Clive Barnes on Carol Channing: “Who wouldn’t like her? It’s the only time in your life you enjoy being hit by a car with its headlights on!”
Elizabeth Ashley on Tennessee Williams: “Usually an actress looks at a script and thinks, how am I going to wrap my mouth around this junk. Not so with Tennessee.”
Rita Moreno on the matinee ladies: “Those blue-haired ladies have the dirtiest laughs in town.”
Nicholas Dante (author of A Chorus Line) on Michael Bennett (director): “He wanted to illustrate the humanism among the dancers in the gypsy community as well as the brutalism.”
Julie Harris on the 30th anniversary of her career in the theatre – “It feels like it doesn’t belong to me.”
Morton Gottlieb (producer of Same Time, Next Year) on the city of Boston: “The Colonial is one of the most beautiful theatres in the world. I love the restaurants in Boston and Elliot Norton (Boston Record American) is a very fair critic – someone whose criticism is a big help.”

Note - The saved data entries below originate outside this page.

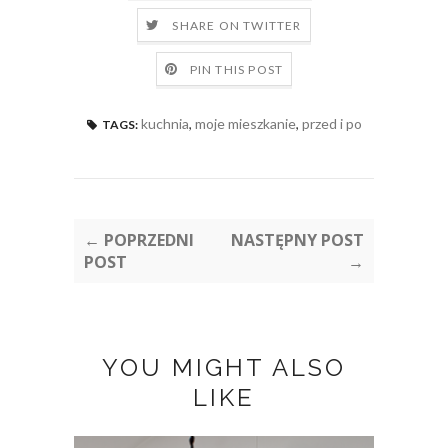
SHARE ON TWITTER
PIN THIS POST
kuchnia
,
moje mieszkanie
,
przed i po
TAGS:
← POPRZEDNI
NASTĘPNY POST
POST
→
YOU MIGHT ALSO
LIKE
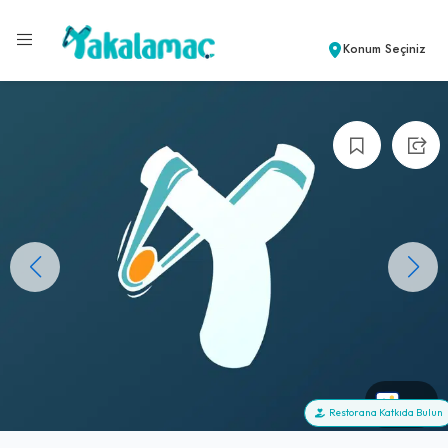
Konum Seçiniz
+0
Restorana Katkıda Bulun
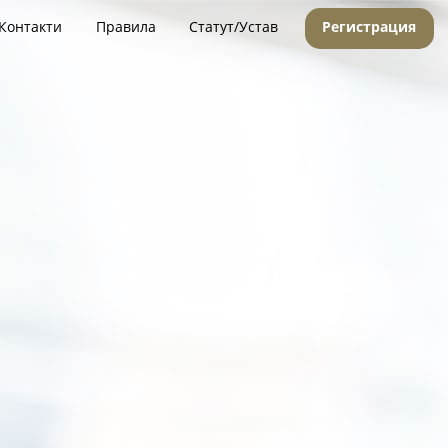
Контакти
Правила
Статут/Устав
Регистрация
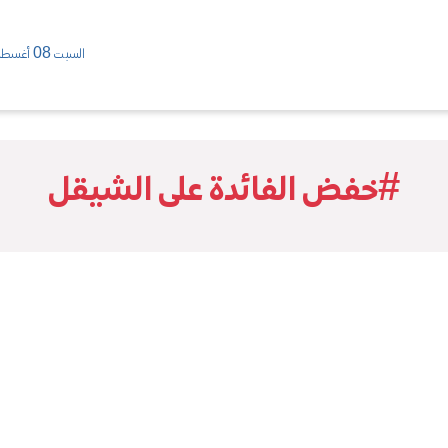
السبت 08 أغسطس/ 2026
#خفض الفائدة على الشيقل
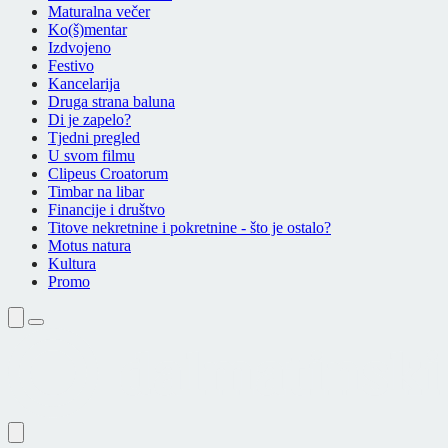
Maturalna večer
Ko(š)mentar
Izdvojeno
Festivo
Kancelarija
Druga strana baluna
Di je zapelo?
Tjedni pregled
U svom filmu
Clipeus Croatorum
Timbar na libar
Financije i društvo
Titove nekretnine i pokretnine - što je ostalo?
Motus natura
Kultura
Promo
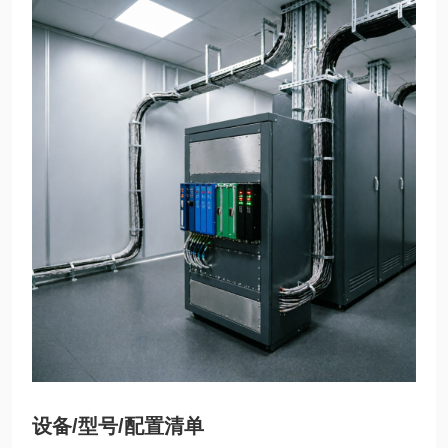
设备/型号/配置清单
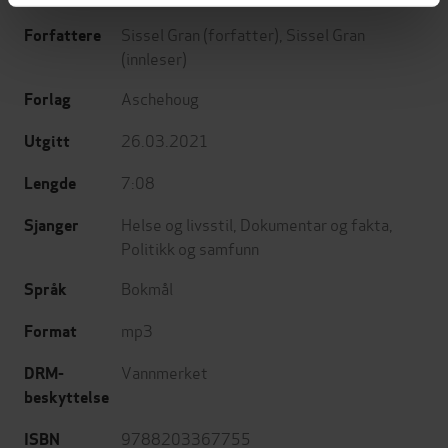
Sissel Gran
(forfatter),
Sissel Gran
Forfattere
(innleser)
Aschehoug
Forlag
26.03.2021
Utgitt
7:08
Lengde
Helse og livsstil
,
Dokumentar og fakta
,
Sjanger
Politikk og samfunn
Bokmål
Språk
mp3
Format
Vannmerket
DRM-
beskyttelse
9788203367755
ISBN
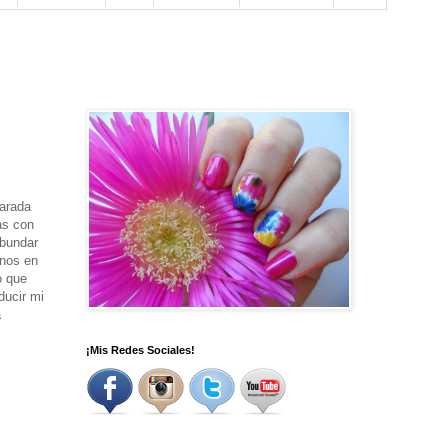
parada
as con
abundar
rnos en
o que
ducir mi
a
¡Mis Redes Sociales!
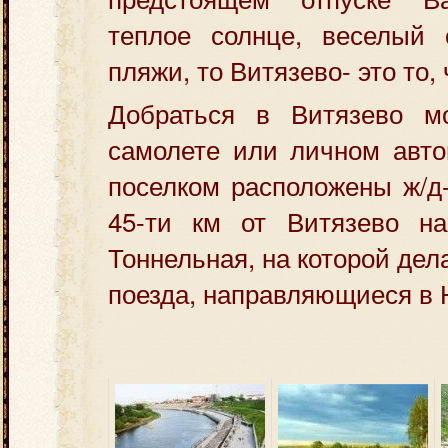
теплое солнце, веселый 
пляжи, то Витязево- это то,
Добраться в Витязево м
самолете или личном авто
поселком расположены ж/д-
45-ти км от Витязево на
Тоннельная, на которой дел
поезда, направляющиеся в 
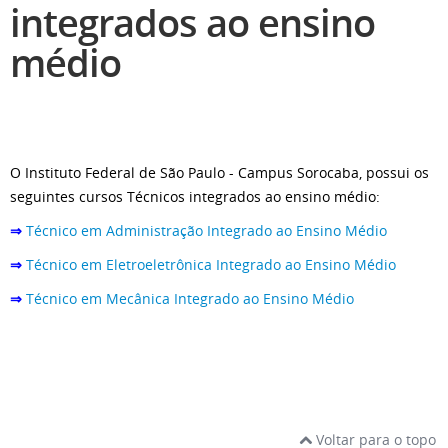
integrados ao ensino
médio
O Instituto Federal de São Paulo - Campus Sorocaba, possui os
seguintes cursos Técnicos integrados ao ensino médio:
⇒
Técnico em Administração Integrado ao Ensino Médio
⇒
Técnico em Eletroeletrônica Integrado ao Ensino Médio
⇒
Técnico em Mecânica Integrado ao Ensino Médio
Voltar para o topo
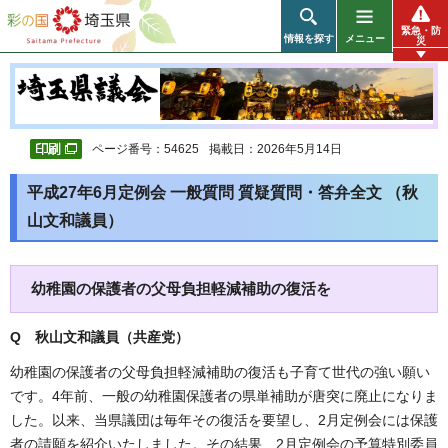
彩の国 埼玉県
緊急・防
情報を探す
メニュー
災
ページ番号：54625
掲載日：2026年5月14日
平成27年6月定例会 一般質問 質疑質問・答弁全文 （秋
山文和議員）
幼稚園の保護者の父母負担軽減補助の復活を
Q 秋山文和議員（共産党）
幼稚園の保護者の父母負担軽減補助の復活も子育て世代の強い願い
です。4年前、一般の幼稚園保護者の県単補助が唐突に廃止になりま
した。以来、当県議団は毎年その復活を要望し、2月定例会には保護
者の請願を紹介いたしました。その結果、2月定例会の予算特別委員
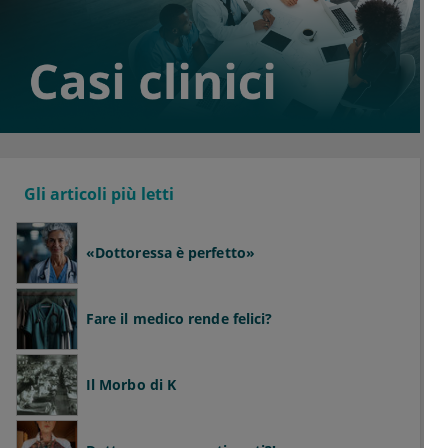
Gli articoli più letti
«Dottoressa è perfetto»
Fare il medico rende felici?
Il Morbo di K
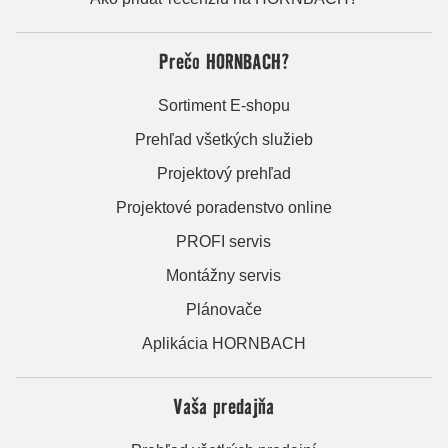
Prečo HORNBACH?
Sortiment E-shopu
Prehľad všetkých služieb
Projektový prehľad
Projektové poradenstvo online
PROFI servis
Montážny servis
Plánovače
Aplikácia HORNBACH
Vaša predajňa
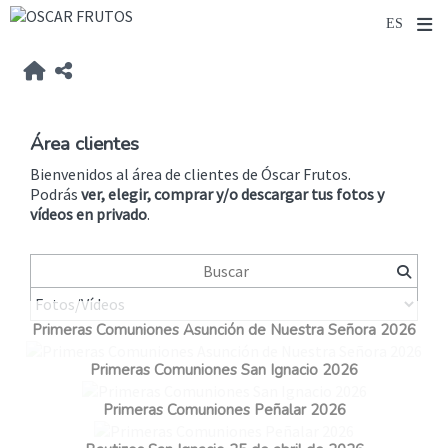
Área clientes
Bienvenidos al área de clientes de Óscar Frutos.
Podrás
ver, elegir, comprar y/o descargar tus fotos y
vídeos
en privado
.
Primeras Comuniones Asunción de Nuestra Señora 2026
Primeras Comuniones San Ignacio 2026
Primeras Comuniones Peñalar 2026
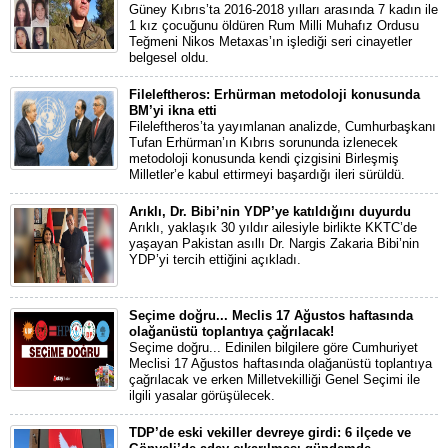
Güney Kıbrıs’ta 2016-2018 yılları arasında 7 kadın ile
1 kız çocuğunu öldüren Rum Milli Muhafız Ordusu
Teğmeni Nikos Metaxas’ın işlediği seri cinayetler
belgesel oldu.
Fileleftheros: Erhürman metodoloji konusunda
BM’yi ikna etti
Fileleftheros’ta yayımlanan analizde, Cumhurbaşkanı
Tufan Erhürman’ın Kıbrıs sorununda izlenecek
metodoloji konusunda kendi çizgisini Birleşmiş
Milletler’e kabul ettirmeyi başardığı ileri sürüldü.
Arıklı, Dr. Bibi’nin YDP’ye katıldığını duyurdu
Arıklı, yaklaşık 30 yıldır ailesiyle birlikte KKTC’de
yaşayan Pakistan asıllı Dr. Nargis Zakaria Bibi’nin
YDP’yi tercih ettiğini açıkladı.
Seçime doğru... Meclis 17 Ağustos haftasında
olağanüstü toplantıya çağrılacak!
Seçime doğru... Edinilen bilgilere göre Cumhuriyet
Meclisi 17 Ağustos haftasında olağanüstü toplantıya
çağrılacak ve erken Milletvekilliği Genel Seçimi ile
ilgili yasalar görüşülecek.
TDP’de eski vekiller devreye girdi: 6 ilçede ve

Geraldine Page on playwright (The Norman Conquests) Alan Ayckbourn: “The similarity between Ayckbourn and Neil Simon is that they both write a lot of plays and sometimes have two shows on the same street at the same time. And both of them have the same message – They want us to straighten out fast.”
Tom Stoppard (author of Travesties): on the theatre: “Theatre is a series of small or large ambushes.”
Clive Barnes on Clive Barnes: “God wanted me to become a critic because He wanted me to go to the theatre almost every night of my life, but He did not want me to buy tickets.”